İRAN-IRAK SAVAŞININ SEBEPLERİ
1975 yılında Cezayir’in arabuluculuğu ile imzalanan CEZAYİR ANTLAŞMASI ile ilişkiler düzelse de 1980 yılı savaşın kaçınılmaz olduğu tarih olmuştur.Savaşın temel sebepleri ise şunlardır:
- Mısır’ın yerine Ortadoğu da Arap dünyasının liderliğini Irak ele geçirme düşüncesiyle yayılmacı bir politika izlemesi, Şattü’l Arap suyolu ve Basra Körfezine egemen olma mücadelesi,
- İran da yaşanılan rejim değişikliğinden Irak’ın yararlanma düşüncesi,
Savaşta Suriye, SSCB ve Libya, İran’ı, diğer Arap devletleri ise Irak’ı desteklemiştir. Basra Körfezinde etkili olmak ve Afganistan işgalinde serbest hareket edebilmek isteyen SSCB, İran’ı desteklemiştir. İran’ın Basra Körfezine hâkim olmaya başlaması ve körfeze kıyısı olan ülkelerin petrol satışı yapamaması ve İran’ın SSCB’ye yakınlaşması üzerine ABD Irak yanlısı bir politika izlemeye başlamıştır. Bu durum Irak’ın cephelerde İran’a karşı dengeleri sağlamasına neden olmuştur. Irak-İran savaşı BM kararı ile 1988 yılında sona ermiştir. Savaşın sonuçları ise ağır olmuştur. Savaşın sonuçları ise şunlardır:
- Arap birliği bozuldu,
- Arap birliğinin bozulması ile İsrail, Ortadoğu da daha rahat hareket etme imkânına kavuştu. Milyonlarca insan öldü. İran ve Irak ekonomik sıkıntılar yaşadı,
- Irak’ın Kuveyt’i işgali için zemin oluştu.

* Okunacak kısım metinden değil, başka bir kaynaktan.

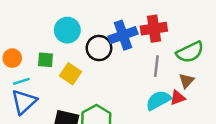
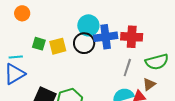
cyan circle: (67, 30) -> (88, 25), moved
orange circle: (12, 58) -> (22, 13), moved
yellow square: (71, 74) -> (58, 46), moved, turned 30

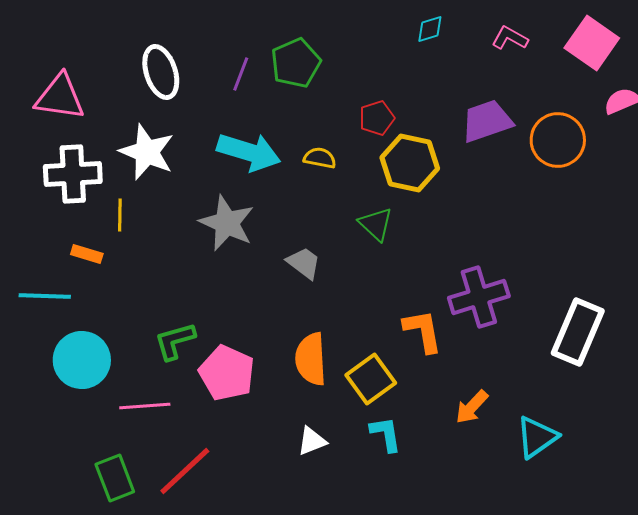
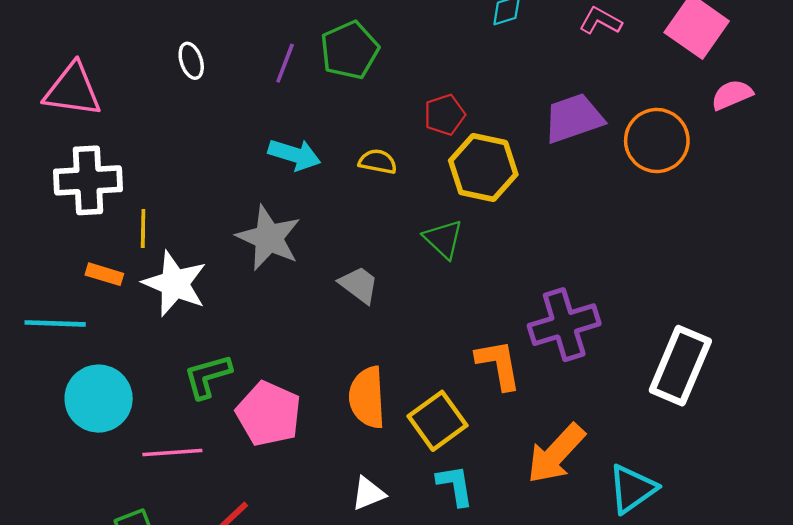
white ellipse: (161, 72) -> (191, 61), size x0.6
white star: (147, 152) -> (175, 284), moved
cyan arrow: (249, 152) -> (294, 155), size x0.7
orange arrow: (472, 407) -> (556, 454), size x1.5

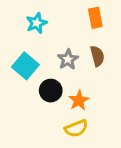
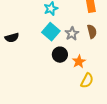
cyan square: (25, 66) -> (51, 32), moved
yellow semicircle: (76, 128) -> (87, 81), moved, turned -42

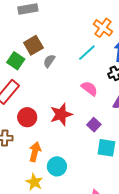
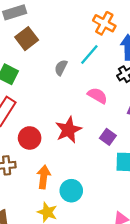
brown square: (33, 45) -> (27, 39), moved
gray semicircle: (49, 61) -> (61, 68), moved

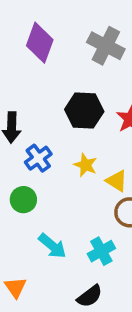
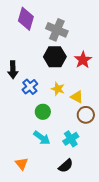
gray cross: (106, 46) -> (57, 30), moved
green circle: (23, 200) -> (43, 112), moved

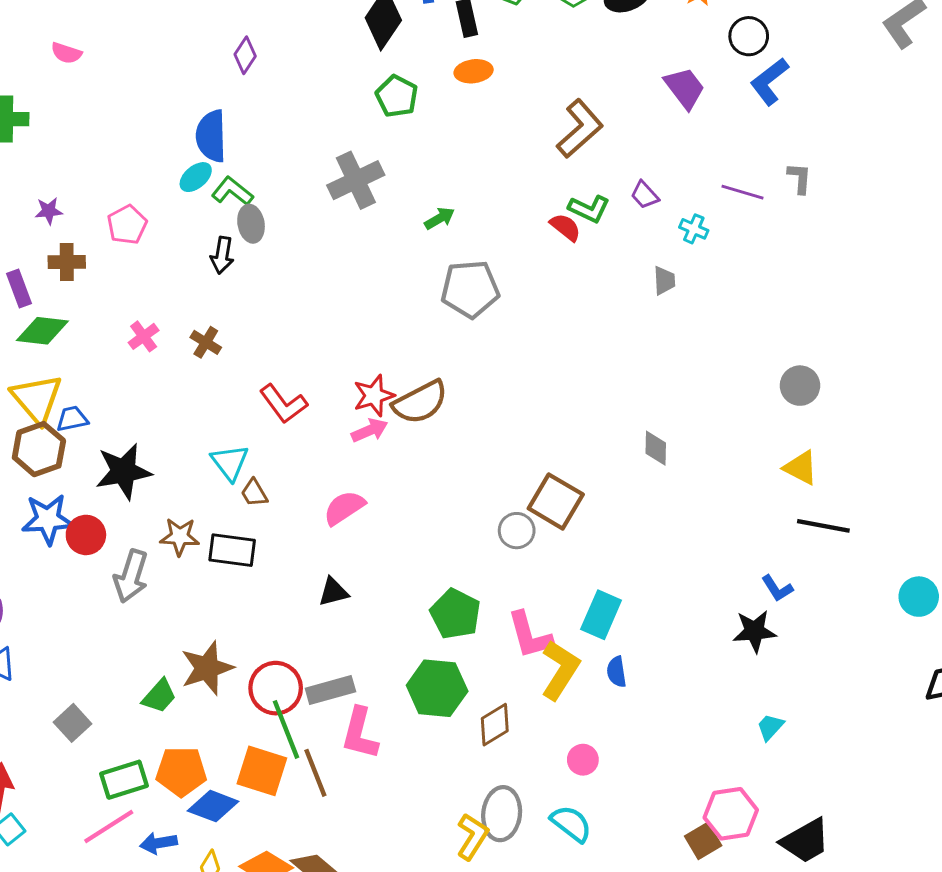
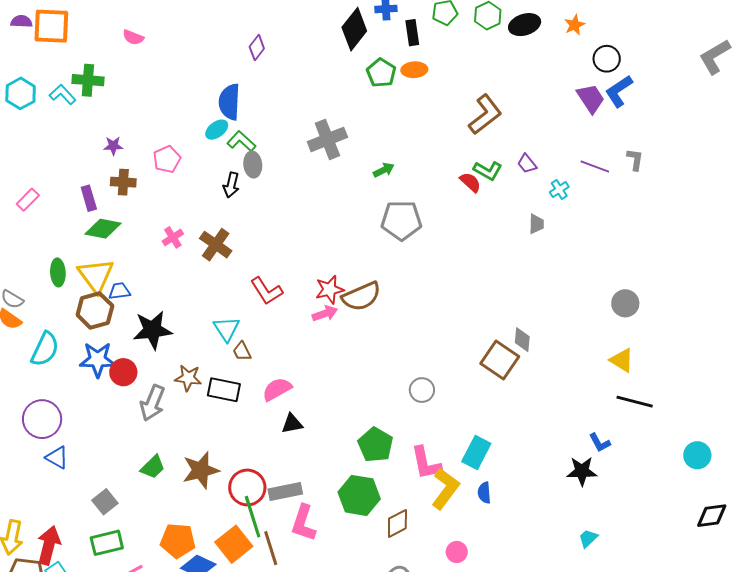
purple trapezoid: (685, 88) -> (591, 98), moved
green pentagon: (397, 96) -> (381, 73), moved
cyan cross: (694, 229) -> (559, 190), turned 30
brown cross: (206, 342) -> (216, 245), size x1.5
brown square: (556, 501) -> (500, 360), moved
pink semicircle: (344, 508) -> (277, 389), moved
green trapezoid: (159, 696) -> (153, 467), moved
orange square: (262, 771) -> (234, 544), turned 30
green rectangle: (124, 780) -> (107, 543), moved

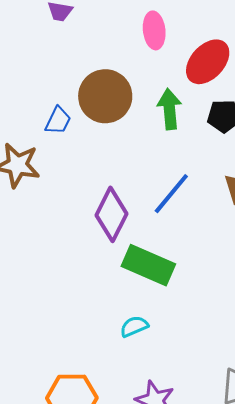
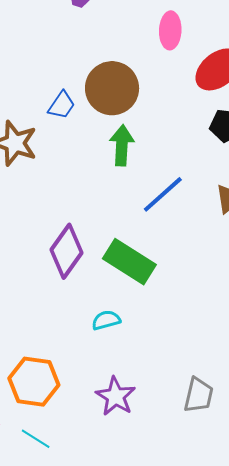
green arrow: (169, 109) -> (122, 145), moved
purple diamond: (112, 214) -> (67, 251), moved

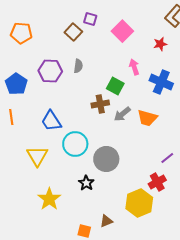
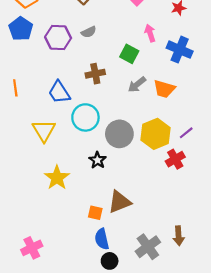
gray semicircle: (78, 66) -> (89, 32), turned 56
blue pentagon: (16, 84) -> (21, 29), moved
brown cross: (100, 104) -> (95, 74), moved
yellow hexagon: (139, 203) -> (156, 134), moved
brown triangle: (106, 221) -> (119, 202), size x1.6

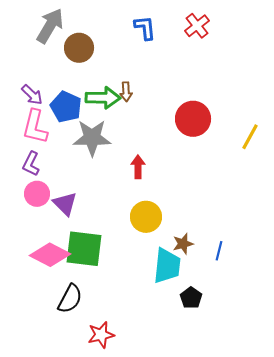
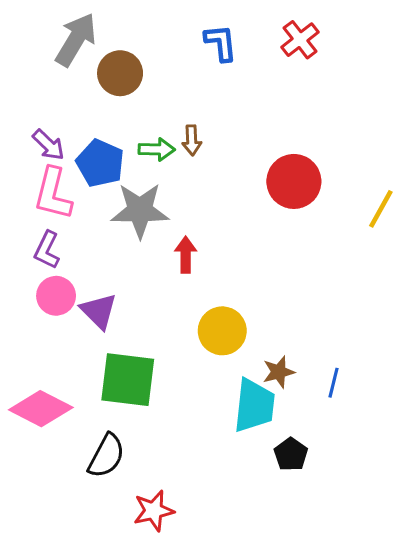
green arrow: (103, 98) -> (157, 149), size x0.7
red arrow: (138, 167) -> (186, 255), moved
pink diamond: (50, 255) -> (41, 409), moved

İran-Irak savaş sırasında düşmanı olan Amerika Birleşik devletlerin gizlice silah satın almış ve bu olay tarihe İRANGATE OLAYI olarak geçmiştir. Aynı zamanda Körfez Ülkeleri aralarında ki sorunları çözmek içinde Körfez İşbirliği Teşkilatını 1981 yılında kurmuşladır.